[PATCH v4 14/20] KVM: arm/arm64: Avoid timer save/restore in vcpu entry/exit
Jintack Lim
jintack at cs.columbia.edu
Thu Nov 16 12:32:12 PST 2017
On Thu, Nov 16, 2017 at 3:30 PM, Jintack Lim <jintack at cs.columbia.edu> wrote:
> Hi Christoffer,
>
> On Fri, Oct 20, 2017 at 7:49 AM, Christoffer Dall
> <christoffer.dall at linaro.org> wrote:
>> From: Christoffer Dall <cdall at linaro.org>
>>
>> We don't need to save and restore the hardware timer state and examine
>> if it generates interrupts on on every entry/exit to the guest. The
>> timer hardware is perfectly capable of telling us when it has expired
>> by signaling interrupts.
>>
>> When taking a vtimer interrupt in the host, we don't want to mess with
>> the timer configuration, we just want to forward the physical interrupt
>> to the guest as a virtual interrupt. We can use the split priority drop
>> and deactivate feature of the GIC to do this, which leaves an EOI'ed
>> interrupt active on the physical distributor, making sure we don't keep
>> taking timer interrupts which would prevent the guest from running.

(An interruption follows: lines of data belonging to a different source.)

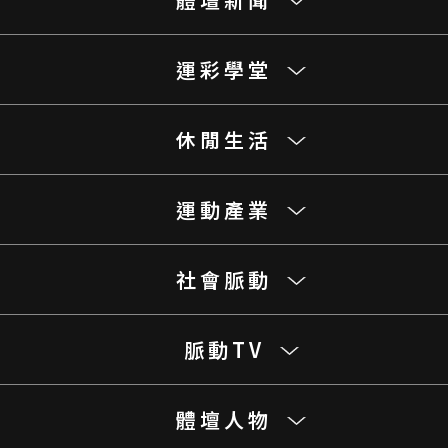
運彩學堂
休閒生活
運動產業
社會脈動
脈動TV
體壇人物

We
>> can then forward the physical interrupt to the VM using the HW bit in
>> the LR of the GIC, like we do already, which lets the guest directly
>> deactivate both the physical and virtual timer simultaneously, allowing
>> the timer hardware to exit the VM and generate a new physical interrupt
>> when the timer output is again asserted later on.
>>
>> We do need to capture this state when migrating VCPUs between physical
>> CPUs, however, which we use the vcpu put/load functions for, which are
>> called through preempt notifiers whenever the thread is scheduled away
>> from the CPU or called directly if we return from the ioctl to
>> userspace.
>>
>> One caveat is that we have to save and restore the timer state in both
>> kvm_timer_vcpu_[put/load] and kvm_timer_[schedule/unschedule], because
>> we can have the following flows:
>>
>> 1. kvm_vcpu_block
>> 2. kvm_timer_schedule
>> 3. schedule
>> 4. kvm_timer_vcpu_put (preempt notifier)

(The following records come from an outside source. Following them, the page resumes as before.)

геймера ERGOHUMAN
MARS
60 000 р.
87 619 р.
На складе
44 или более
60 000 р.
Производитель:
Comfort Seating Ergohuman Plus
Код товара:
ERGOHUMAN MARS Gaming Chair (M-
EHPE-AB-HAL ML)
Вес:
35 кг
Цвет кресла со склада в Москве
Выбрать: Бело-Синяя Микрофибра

>> 5. schedule (vcpu thread gets scheduled back)
>> 6. kvm_timer_vcpu_load (preempt notifier)
>> 7. kvm_timer_unschedule
>>
>> And a version where we don't actually call schedule:
>>
>> 1. kvm_vcpu_block
>> 2. kvm_timer_schedule
>> 7. kvm_timer_unschedule
>>
>> Since kvm_timer_[schedule/unschedule] may not be followed by put/load,
>> but put/load also may be called independently, we call the timer
>> save/restore functions from both paths. Since they rely on the loaded
>> flag to never save/restore when unnecessary, this doesn't cause any
>> harm, and we ensure that all invokations of either set of functions work
>> as intended.
>>
>> An added benefit beyond not having to read and write the timer sysregs
>> on every entry and exit is that we no longer have to actively write the
>> active state to the physical distributor, because we configured the
>> irq for the vtimer to only get a priority drop when handling the
>> interrupt in the GIC driver (we called irq_set_vcpu_affinity()), and
>> the interrupt stays active after firing on the host.
>>
>> Signed-off-by: Christoffer Dall <cdall at linaro.org>
>> ---
>>
>> Notes:
>> Changes since v3:
>> - Added comments explaining the 'loaded' flag and made other clarifying
>> comments.
>> - No longer rely on the armed flag to conditionally save/restore state,
>> as we already rely on the 'loaded' flag to not repetitively
>> save/restore state.
>> - Reworded parts of the commit message.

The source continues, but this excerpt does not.